→ DATA BELOW:
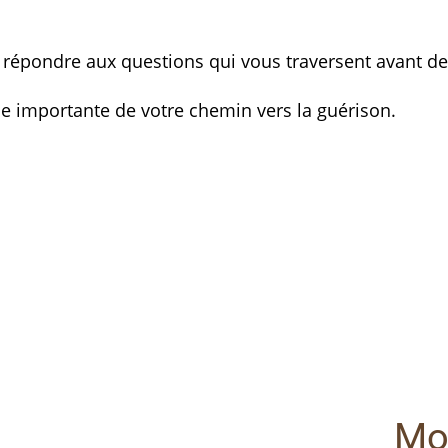
 répondre aux questions qui vous traversent avant de 
ie importante de votre chemin vers la guérison.
Mo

→ TASK TO COMPLETE:
Retype the data exactly; images stay out.

→ RESULT FOR THIS EXERCISE:
 répondre aux questions qui vous traversent avant de 
ie importante de votre chemin vers la guérison.
Mo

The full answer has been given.